# Just got my Royall 1000 Pellet smoker !



## smokey bones (Mar 17, 2010)

the waiting is over ,i got it ! 
just need to get some meat for this weekend ... i may try a small pork shoulder 



new grill arrived well packed, ups said they'd be here at 1-4pm 
i got home at 1255 , it was already there so i was a little nervous about damage.
smoke stack had a little ding on the very top, but thats about it.




unpacked, some slight paint chips on corner metal. not a big deal 




first surprise, wiring issue. i called Royall they are sending replacement board. they told me where the wires go and i spliced it together so i could get it going. 



all parts layed out




picture of firebox
looking over the grill and heat shield stuff , everything looked heavy duty   


so i started to assemle 



2 issues

leg holes were off on 3 of the legs requiring a bit of fineese to get all the bolts in.

when mounting the fan, the pre drilled holes were way to small to get self tapping screws to go in through the heavy gauge steel by hand. i got out the cordless drill and put those in.

took about 45 minutes to put together with the leg issues. 

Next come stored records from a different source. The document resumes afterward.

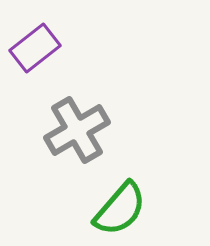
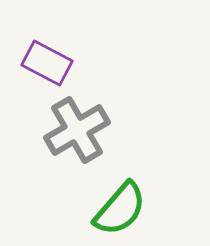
purple rectangle: moved 12 px right, 15 px down; rotated 66 degrees clockwise
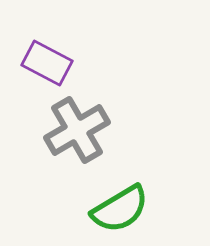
green semicircle: rotated 18 degrees clockwise
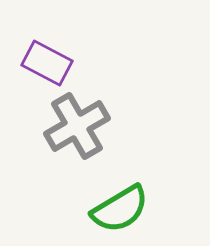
gray cross: moved 4 px up
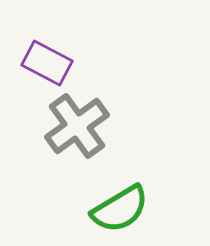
gray cross: rotated 6 degrees counterclockwise
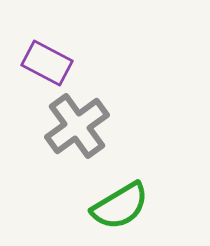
green semicircle: moved 3 px up
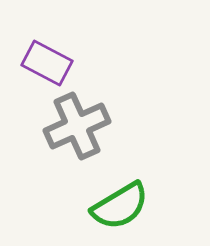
gray cross: rotated 12 degrees clockwise
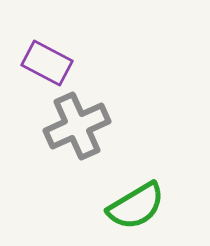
green semicircle: moved 16 px right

the new deck team side by side ! 


started the burn in with BM cherry pellets 
about 58F 20%H outside

after about a hour the high temp was around 420F 




Time for a little test of grilling, the only thing i had to cook was chicken breast so i tried that first. i did put the CI grill plates out of my gas grill in here to try and get better results.
came out pretty good, the grill plates got to about 420-500 degrees with the temp all the way up 




more to come !


----------



## thunderdome (Mar 17, 2010)

cool new smoker/grill.

Is it just like a traeger?


----------



## smokey bones (Mar 17, 2010)

same idea, the lid on this one is taller and overall a little bit thicker steel construction


----------



## new vision (Mar 18, 2010)

SWWWWWEEEEEEETTTTTT!!!!!!


----------



## chefrob (Mar 18, 2010)

congrats!!!!!!!!!!


----------



## pineywoods (Mar 18, 2010)

Congrats on the new smoker


----------



## striper (Mar 18, 2010)

Congrats on the new smoker.  I was amazed at how close it resembles the Treager though.  Believe me you will grow to love that control.


----------



## bbqhead (Mar 18, 2010)

welcome fellow pellet cooker! I've never seen that brand of cooker, but I'm sure you'll enjoy it. I just got one about that size by louisana-grills, a pellet cooker also, I like it.


----------



## timtimmay (Mar 18, 2010)

Congrats on the new smoker, it looks great!


----------



## northern greenhorn (Mar 18, 2010)

Congrats on the new smoker, new toys are fun. I just bought a new grill, its a combo 3 burner gas on one side, and a charcoal grill on the other, and I also just bought a vertical propane smoker, I like it a lot. My wife wanted a new fridge and a new upright freezer, and we needed a new grill, so we went to Sears, and I worked a deal with the manager, and got all 3 for just over $2000.


----------



## smokey bones (Mar 19, 2010)

Thanks everybody !

i could use a bigger fridge too ... especially now 
	

	
	
		
		



		
		
	


	






here she is in action with some bacon
had it at 250 setting..if i remember correctly.
it came out good, it had a crispyness to it but was still a bit flexible


----------



## tom s (Jun 30, 2014)

I was looking at a Utube on Lollypop chicken and he cooked it on a Royal Tailgater Pellet Grill. I looked like there was plenty of room but it was still small enough to take with camping. If I bought one and my wife found out how much it was I would really be in for it. Hope you have good luck with it.


----------



## rtbbq2 (Jul 1, 2014)

Awesome, Just in time for the 4th....


----------



## sam42830 (Jul 1, 2014)

To Lizziejoy,

I have some questions for you.  I have been looking at the Pellet Pro Grill.  How long have you had yours?  Which size did you get?  Have you been happy w/the grill?  Any problems/concerns?  Would appreciate any information you can pass on.

Thanks,

Sandy


----------



## dilettit (Jul 2, 2014)

Nice!


----------



## frosty (Jul 2, 2014)

Shore is purty!  great work so far, and lots more goodies to come.

Keep up the good work.


----------



## sam42830 (Jul 4, 2014)

To Lizziejoy,

Thanks for your information.  Happy 4th. to you & your family

Sandy


----------